Der kanadische Wissenschafter Abram Petkau fand durch Experimente heraus: Niedrige Strahlung, die lange auf eine Zelle einwirkt, ist riskanter als eine kurze stärkere Strahlung.
Petkaus Erklärung: Die stärkeren Strahlen töten die Zelle – und mit einigen toten Zellen wird der Körper fertig. Doch niedrige Strahlung zerstört nur Teile der Zelle:
Sie funktioniert nicht mehr richtig, und es kann Krebs entstehen. Zwar sind die Erkenntnisse von Petkau in der Fachwelt umstritten. Sebastian Pflugbeil rät jungen Familien und Schwangeren dennoch, aufgrund der Risiken aus der Umgebung eines AKW wegzuziehen.
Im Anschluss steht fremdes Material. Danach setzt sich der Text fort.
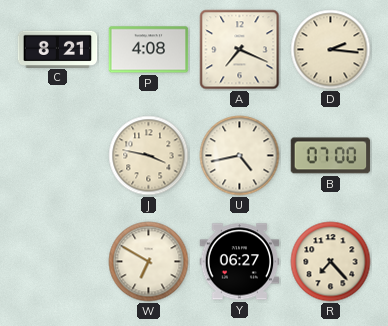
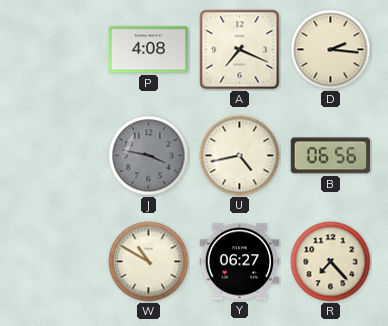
C: 8:21 -> none
J dial: cream -> grey
B: 07:00 -> 06:56
W: 6:50 -> 10:50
AKW-Betreiber: Kein Gesundheitsrisiko
Die Betreiber der AKW sowie des Zwischenlagers bestreiten, dass die gemessene Radioaktivität ein Gesundheitsrisiko sei. Sie sei «keine Gefahr» für die Bevölkerung, heisst es beim AKW Leibstadt. Die Mühleberg-Betreiber berufen sich darauf, die zitierten Studien würden «kontrovers diskutiert».
Die erwähnte Studie halte zwar fest, dass in der Nähe eines AKW wohnende Kinder ein erhöhtes Risiko haben, an Leukämie zu erkranken. Die Autoren hätten aber ebenfalls geschrieben, dass die radioaktive Strahlung der Kernkraftwerke «als Ursache ausgeschlossen» werden könne.
Das stimmt zwar. Doch die Autoren der Studie gerieten unter heftige Kritik, sie würden mit dieser Aussage die eigene Studie in Verruf bringen. Die Betreiber der Schweizer AKW sowie jene des Zwischenlagers berufen sich auf die Freigrenzen des Bundesamtes für Gesundheit.
Die austretenden Mengen an radioaktiven Stoffen lägen 100- bis 1000-fach darunter. Beim AKW Gösgen heisst es: «Wir haben keine Veranlassung, die Freigrenzen in Frage zu stellen.» Beznau-Betreiber Axpo schreibt, die Forderung, AKW aus Gesundheitsgründen abzuschalten, entbehre «jeder Grundlage».
Und das Paul Scherrer Institut teilt mit, seine Forschungsanlagen könnten kein Cäsium-137 erzeugen. Demzufolge stammten die 18,5 Becquerel im Sediment nicht aus dem Institut. Das Bundesamt für Gesundheit wollte sich nicht äussern.